The world’s largest interdealer-broker Icap has laid claim to introducing the world’s first electronic market for interest rate swaps.

As of Sept. 6, Icap will launch the platform for euro-denominated interest rate swaps out to thirty years maturity which are bought and sold between dealers. The platform is supported by Barclays Capital, Deutsche Bank and JP Morgan, which as market makers have agreed to provide streaming prices, says Icap.

“All transactions will be captured and recorded electronically although we expect the most liquid and standardized products to move progressively electronic, while the less liquid products remain mostly voice,” says Michael Spencer, chief executive of Icap in London.

Interest-rate swaps – typically traded over the phone – are contracts which exchange a fixed interest rate for a floating interest rate.

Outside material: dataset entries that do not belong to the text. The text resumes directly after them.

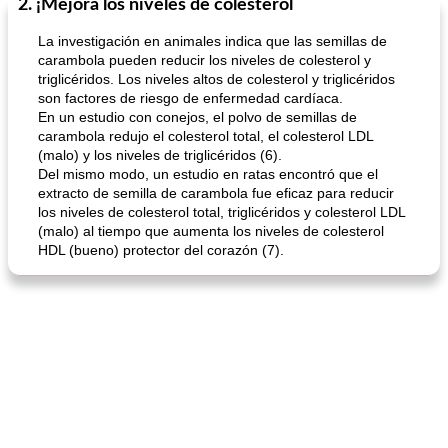
2. ¡Mejora los niveles de colesterol
Sopas, Guisos Y Chili
80
min
Bollos
25
min
La investigación en animales indica que las semillas de
carambola pueden reducir los niveles de colesterol y
triglicéridos. Los niveles altos de colesterol y triglicéridos
son factores de riesgo de enfermedad cardíaca.
En un estudio con conejos, el polvo de semillas de
carambola redujo el colesterol total, el colesterol LDL
(malo) y los niveles de triglicéridos (6).
Del mismo modo, un estudio en ratas encontró que el
extracto de semilla de carambola fue eficaz para reducir
sopa de lentejas negras del chef john
Bollos de frutas secas bajas en grasa
los niveles de colesterol total, triglicéridos y colesterol LDL
(malo) al tiempo que aumenta los niveles de colesterol
HDL (bueno) protector del corazón (7).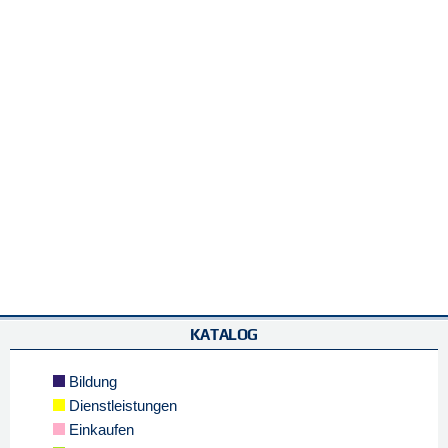
KATALOG
Bildung
Dienstleistungen
Einkaufen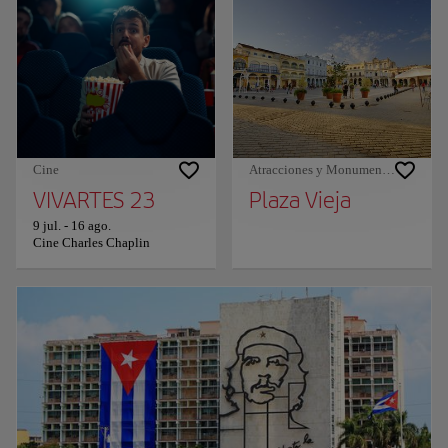
Cine
Atracciones y Monumentos
VIVARTES 23
Plaza Vieja
9 jul.
-
16 ago.
Cine Charles Chaplin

Accounting for about three-quarters of the world’s OTC derivatives market, interest rate swaps are often used by banks to hedge against inst the impact of changes in interest rates.

The U.S. financial reform bill requires many OTC derivatives to be raded on exchanges or other so-called electronic platforms called “swap execution facilities.” The legislation also says that “standardized” OTC contracts should be processed through clearinghouses.

Those organizations stand in between two counterparties to the trade and guarantee that it is completed if one of the two counterparties defaults or goes bust.

Icap says its new platform will be open to banks and brokerage firms that have access to a clearinghouse. That is likely to be LCH.Clearnet’s SwapsClear service which is estimated to clear about sixty percent of the world’s dealer-to-dealer interest rate swaps transactions.